#### [Your goal]
Return only the lines of the data below from the line with "Организация VXLAN-туннеля между" up to and including the line with "Municipales, referente a", exactly as written, with the pictures omitted.

++++++

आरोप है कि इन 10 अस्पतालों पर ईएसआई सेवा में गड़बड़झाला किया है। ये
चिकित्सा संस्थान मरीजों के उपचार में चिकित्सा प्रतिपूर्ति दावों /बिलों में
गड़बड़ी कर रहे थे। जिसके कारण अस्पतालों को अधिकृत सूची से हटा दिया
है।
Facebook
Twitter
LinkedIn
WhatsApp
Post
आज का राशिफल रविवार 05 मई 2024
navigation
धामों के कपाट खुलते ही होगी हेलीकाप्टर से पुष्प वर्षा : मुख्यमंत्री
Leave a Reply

++++++

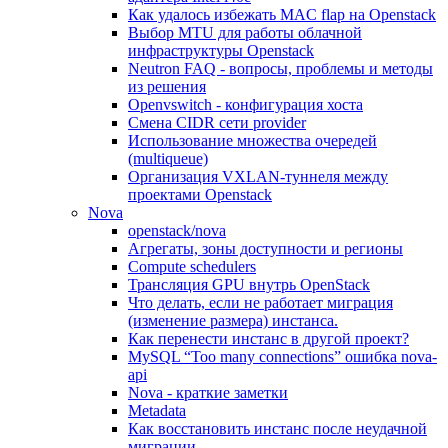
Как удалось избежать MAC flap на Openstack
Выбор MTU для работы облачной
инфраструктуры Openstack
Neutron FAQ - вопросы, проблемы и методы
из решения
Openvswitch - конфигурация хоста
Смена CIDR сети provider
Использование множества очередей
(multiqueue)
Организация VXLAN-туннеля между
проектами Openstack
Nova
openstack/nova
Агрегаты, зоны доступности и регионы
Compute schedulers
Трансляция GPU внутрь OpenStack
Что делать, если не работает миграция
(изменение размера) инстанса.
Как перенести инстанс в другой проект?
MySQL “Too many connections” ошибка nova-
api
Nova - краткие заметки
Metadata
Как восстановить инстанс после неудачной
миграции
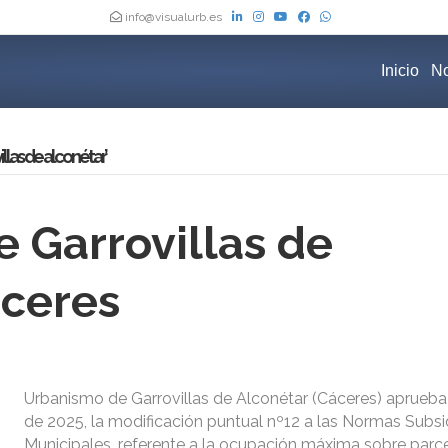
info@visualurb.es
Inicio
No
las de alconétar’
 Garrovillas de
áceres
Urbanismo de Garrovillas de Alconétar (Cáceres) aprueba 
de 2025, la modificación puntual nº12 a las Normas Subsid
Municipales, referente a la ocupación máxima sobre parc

++++++

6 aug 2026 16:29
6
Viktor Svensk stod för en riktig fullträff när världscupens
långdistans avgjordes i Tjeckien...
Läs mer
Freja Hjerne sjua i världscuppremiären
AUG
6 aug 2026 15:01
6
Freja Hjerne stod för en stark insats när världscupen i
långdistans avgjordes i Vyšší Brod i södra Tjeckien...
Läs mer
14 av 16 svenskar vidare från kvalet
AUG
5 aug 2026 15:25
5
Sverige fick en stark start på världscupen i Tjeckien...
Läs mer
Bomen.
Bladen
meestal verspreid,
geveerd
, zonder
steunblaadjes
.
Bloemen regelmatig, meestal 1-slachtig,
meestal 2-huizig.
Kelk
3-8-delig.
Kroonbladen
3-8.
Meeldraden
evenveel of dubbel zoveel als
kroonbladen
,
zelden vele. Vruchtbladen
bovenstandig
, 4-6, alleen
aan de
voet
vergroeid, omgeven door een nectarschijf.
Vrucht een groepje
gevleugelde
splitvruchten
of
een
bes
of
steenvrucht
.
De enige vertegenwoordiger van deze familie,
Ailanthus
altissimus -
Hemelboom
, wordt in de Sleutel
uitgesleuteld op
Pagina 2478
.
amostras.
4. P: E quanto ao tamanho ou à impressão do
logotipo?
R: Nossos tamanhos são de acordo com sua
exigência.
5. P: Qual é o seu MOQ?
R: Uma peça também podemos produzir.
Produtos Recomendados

++++++

#### [Response to this exercise]
Организация VXLAN-туннеля между
проектами Openstack
Nova
openstack/nova
Агрегаты, зоны доступности и регионы
Compute schedulers
Трансляция GPU внутрь OpenStack
Что делать, если не работает миграция
(изменение размера) инстанса.
Как перенести инстанс в другой проект?
MySQL “Too many connections” ошибка nova-
api
Nova - краткие заметки
Metadata
Как восстановить инстанс после неудачной
миграции
info@visualurb.es
Inicio
No
las de alconétar’
 Garrovillas de
áceres
Urbanismo de Garrovillas de Alconétar (Cáceres) aprueba 
de 2025, la modificación puntual nº12 a las Normas Subsid
Municipales, referente a la ocupación máxima sobre parc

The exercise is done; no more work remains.